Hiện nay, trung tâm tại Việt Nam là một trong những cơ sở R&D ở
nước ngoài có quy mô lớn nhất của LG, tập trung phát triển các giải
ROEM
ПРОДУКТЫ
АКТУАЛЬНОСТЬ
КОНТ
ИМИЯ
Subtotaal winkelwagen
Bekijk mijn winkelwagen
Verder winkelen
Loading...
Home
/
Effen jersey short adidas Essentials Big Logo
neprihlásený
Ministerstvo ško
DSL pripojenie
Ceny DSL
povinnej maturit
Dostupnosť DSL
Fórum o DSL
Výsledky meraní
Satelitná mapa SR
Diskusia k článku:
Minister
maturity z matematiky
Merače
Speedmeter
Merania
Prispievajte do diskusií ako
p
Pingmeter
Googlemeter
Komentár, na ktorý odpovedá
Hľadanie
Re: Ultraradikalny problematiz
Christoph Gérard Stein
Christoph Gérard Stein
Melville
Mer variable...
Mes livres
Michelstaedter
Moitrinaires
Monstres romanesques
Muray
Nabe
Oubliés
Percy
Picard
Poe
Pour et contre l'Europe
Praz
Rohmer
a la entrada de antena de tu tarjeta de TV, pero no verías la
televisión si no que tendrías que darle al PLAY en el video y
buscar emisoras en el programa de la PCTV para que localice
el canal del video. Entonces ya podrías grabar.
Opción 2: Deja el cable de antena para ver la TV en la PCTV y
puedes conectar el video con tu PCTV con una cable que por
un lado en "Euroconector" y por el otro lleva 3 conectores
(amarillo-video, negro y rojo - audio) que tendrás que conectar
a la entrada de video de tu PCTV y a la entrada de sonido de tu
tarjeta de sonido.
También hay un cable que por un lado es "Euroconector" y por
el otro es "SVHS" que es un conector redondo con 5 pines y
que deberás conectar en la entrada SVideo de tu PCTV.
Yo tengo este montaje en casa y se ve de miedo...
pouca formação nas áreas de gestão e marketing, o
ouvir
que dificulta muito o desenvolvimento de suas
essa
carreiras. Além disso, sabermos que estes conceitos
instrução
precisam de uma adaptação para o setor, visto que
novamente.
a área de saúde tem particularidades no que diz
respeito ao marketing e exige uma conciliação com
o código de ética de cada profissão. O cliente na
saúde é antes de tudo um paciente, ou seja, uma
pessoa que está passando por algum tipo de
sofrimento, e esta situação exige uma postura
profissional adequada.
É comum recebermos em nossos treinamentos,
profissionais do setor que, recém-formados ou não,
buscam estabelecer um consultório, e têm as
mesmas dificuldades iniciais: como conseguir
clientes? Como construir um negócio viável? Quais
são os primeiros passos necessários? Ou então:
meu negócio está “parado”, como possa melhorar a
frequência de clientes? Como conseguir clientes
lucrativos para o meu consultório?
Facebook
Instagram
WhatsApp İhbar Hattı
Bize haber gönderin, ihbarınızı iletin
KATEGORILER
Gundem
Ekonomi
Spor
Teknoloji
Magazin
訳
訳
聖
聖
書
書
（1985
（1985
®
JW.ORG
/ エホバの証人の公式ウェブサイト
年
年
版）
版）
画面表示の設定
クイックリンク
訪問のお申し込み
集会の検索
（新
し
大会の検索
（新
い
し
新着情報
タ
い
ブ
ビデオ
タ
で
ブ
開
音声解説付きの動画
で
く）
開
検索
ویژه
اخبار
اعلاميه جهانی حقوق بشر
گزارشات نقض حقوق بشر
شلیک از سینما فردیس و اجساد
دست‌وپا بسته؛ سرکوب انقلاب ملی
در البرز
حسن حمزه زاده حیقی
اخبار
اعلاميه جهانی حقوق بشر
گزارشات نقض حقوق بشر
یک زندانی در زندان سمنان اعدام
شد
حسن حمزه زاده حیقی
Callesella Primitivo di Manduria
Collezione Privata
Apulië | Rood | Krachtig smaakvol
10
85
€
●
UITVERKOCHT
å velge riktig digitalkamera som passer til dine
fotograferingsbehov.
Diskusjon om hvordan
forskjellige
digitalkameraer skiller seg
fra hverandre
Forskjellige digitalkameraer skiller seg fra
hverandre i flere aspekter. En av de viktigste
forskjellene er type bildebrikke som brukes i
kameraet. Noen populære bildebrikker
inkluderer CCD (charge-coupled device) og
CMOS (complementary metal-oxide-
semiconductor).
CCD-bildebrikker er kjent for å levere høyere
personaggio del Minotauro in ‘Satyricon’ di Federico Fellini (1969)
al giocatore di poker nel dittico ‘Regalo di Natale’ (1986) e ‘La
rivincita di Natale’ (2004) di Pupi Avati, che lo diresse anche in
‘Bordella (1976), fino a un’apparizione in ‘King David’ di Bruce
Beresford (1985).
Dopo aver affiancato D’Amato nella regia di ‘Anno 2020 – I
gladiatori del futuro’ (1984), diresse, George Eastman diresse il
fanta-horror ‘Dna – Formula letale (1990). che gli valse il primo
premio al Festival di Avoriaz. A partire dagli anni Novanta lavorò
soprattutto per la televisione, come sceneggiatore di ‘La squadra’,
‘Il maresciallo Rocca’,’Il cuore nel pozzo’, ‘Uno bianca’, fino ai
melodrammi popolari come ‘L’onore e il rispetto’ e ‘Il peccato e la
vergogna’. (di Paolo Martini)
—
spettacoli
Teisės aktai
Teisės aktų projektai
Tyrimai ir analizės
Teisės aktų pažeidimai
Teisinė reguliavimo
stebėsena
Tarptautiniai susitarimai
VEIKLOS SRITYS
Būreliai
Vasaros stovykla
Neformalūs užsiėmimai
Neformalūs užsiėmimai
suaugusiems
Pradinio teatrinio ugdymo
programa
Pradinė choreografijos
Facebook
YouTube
****
Each of the lines above should be printed again precisely as it reads.

## Reply
Hiện nay, trung tâm tại Việt Nam là một trong những cơ sở R&D ở
nước ngoài có quy mô lớn nhất của LG, tập trung phát triển các giải
ROEM
ПРОДУКТЫ
АКТУАЛЬНОСТЬ
КОНТ
ИМИЯ
Subtotaal winkelwagen
Bekijk mijn winkelwagen
Verder winkelen
Loading...
Home
/
Effen jersey short adidas Essentials Big Logo
neprihlásený
Ministerstvo ško
DSL pripojenie
Ceny DSL
povinnej maturit
Dostupnosť DSL
Fórum o DSL
Výsledky meraní
Satelitná mapa SR
Diskusia k článku:
Minister
maturity z matematiky
Merače
Speedmeter
Merania
Prispievajte do diskusií ako
p
Pingmeter
Googlemeter
Komentár, na ktorý odpovedá
Hľadanie
Re: Ultraradikalny problematiz
Christoph Gérard Stein
Christoph Gérard Stein
Melville
Mer variable...
Mes livres
Michelstaedter
Moitrinaires
Monstres romanesques
Muray
Nabe
Oubliés
Percy
Picard
Poe
Pour et contre l'Europe
Praz
Rohmer
a la entrada de antena de tu tarjeta de TV, pero no verías la
televisión si no que tendrías que darle al PLAY en el video y
buscar emisoras en el programa de la PCTV para que localice
el canal del video. Entonces ya podrías grabar.
Opción 2: Deja el cable de antena para ver la TV en la PCTV y
puedes conectar el video con tu PCTV con una cable que por
un lado en "Euroconector" y por el otro lleva 3 conectores
(amarillo-video, negro y rojo - audio) que tendrás que conectar
a la entrada de video de tu PCTV y a la entrada de sonido de tu
tarjeta de sonido.
También hay un cable que por un lado es "Euroconector" y por
el otro es "SVHS" que es un conector redondo con 5 pines y
que deberás conectar en la entrada SVideo de tu PCTV.
Yo tengo este montaje en casa y se ve de miedo...
pouca formação nas áreas de gestão e marketing, o
ouvir
que dificulta muito o desenvolvimento de suas
essa
carreiras. Além disso, sabermos que estes conceitos
instrução
precisam de uma adaptação para o setor, visto que
novamente.
a área de saúde tem particularidades no que diz
respeito ao marketing e exige uma conciliação com
o código de ética de cada profissão. O cliente na
saúde é antes de tudo um paciente, ou seja, uma
pessoa que está passando por algum tipo de
sofrimento, e esta situação exige uma postura
profissional adequada.
É comum recebermos em nossos treinamentos,
profissionais do setor que, recém-formados ou não,
buscam estabelecer um consultório, e têm as
mesmas dificuldades iniciais: como conseguir
clientes? Como construir um negócio viável? Quais
são os primeiros passos necessários? Ou então:
meu negócio está “parado”, como possa melhorar a
frequência de clientes? Como conseguir clientes
lucrativos para o meu consultório?
Facebook
Instagram
WhatsApp İhbar Hattı
Bize haber gönderin, ihbarınızı iletin
KATEGORILER
Gundem
Ekonomi
Spor
Teknoloji
Magazin
訳
訳
聖
聖
書
書
（1985
（1985
®
JW.ORG
/ エホバの証人の公式ウェブサイト
年
年
版）
版）
画面表示の設定
クイックリンク
訪問のお申し込み
集会の検索
（新
し
大会の検索
（新
い
し
新着情報
タ
い
ブ
ビデオ
タ
で
ブ
開
音声解説付きの動画
で
く）
開
検索
ویژه
اخبار
اعلاميه جهانی حقوق بشر
گزارشات نقض حقوق بشر
شلیک از سینما فردیس و اجساد
دست‌وپا بسته؛ سرکوب انقلاب ملی
در البرز
حسن حمزه زاده حیقی
اخبار
اعلاميه جهانی حقوق بشر
گزارشات نقض حقوق بشر
یک زندانی در زندان سمنان اعدام
شد
حسن حمزه زاده حیقی
Callesella Primitivo di Manduria
Collezione Privata
Apulië | Rood | Krachtig smaakvol
10
85
€
●
UITVERKOCHT
å velge riktig digitalkamera som passer til dine
fotograferingsbehov.
Diskusjon om hvordan
forskjellige
digitalkameraer skiller seg
fra hverandre
Forskjellige digitalkameraer skiller seg fra
hverandre i flere aspekter. En av de viktigste
forskjellene er type bildebrikke som brukes i
kameraet. Noen populære bildebrikker
inkluderer CCD (charge-coupled device) og
CMOS (complementary metal-oxide-
semiconductor).
CCD-bildebrikker er kjent for å levere høyere
personaggio del Minotauro in ‘Satyricon’ di Federico Fellini (1969)
al giocatore di poker nel dittico ‘Regalo di Natale’ (1986) e ‘La
rivincita di Natale’ (2004) di Pupi Avati, che lo diresse anche in
‘Bordella (1976), fino a un’apparizione in ‘King David’ di Bruce
Beresford (1985).
Dopo aver affiancato D’Amato nella regia di ‘Anno 2020 – I
gladiatori del futuro’ (1984), diresse, George Eastman diresse il
fanta-horror ‘Dna – Formula letale (1990). che gli valse il primo
premio al Festival di Avoriaz. A partire dagli anni Novanta lavorò
soprattutto per la televisione, come sceneggiatore di ‘La squadra’,
‘Il maresciallo Rocca’,’Il cuore nel pozzo’, ‘Uno bianca’, fino ai
melodrammi popolari come ‘L’onore e il rispetto’ e ‘Il peccato e la
vergogna’. (di Paolo Martini)
—
spettacoli
Teisės aktai
Teisės aktų projektai
Tyrimai ir analizės
Teisės aktų pažeidimai
Teisinė reguliavimo
stebėsena
Tarptautiniai susitarimai
VEIKLOS SRITYS
Būreliai
Vasaros stovykla
Neformalūs užsiėmimai
Neformalūs užsiėmimai
suaugusiems
Pradinio teatrinio ugdymo
programa
Pradinė choreografijos
Facebook
YouTube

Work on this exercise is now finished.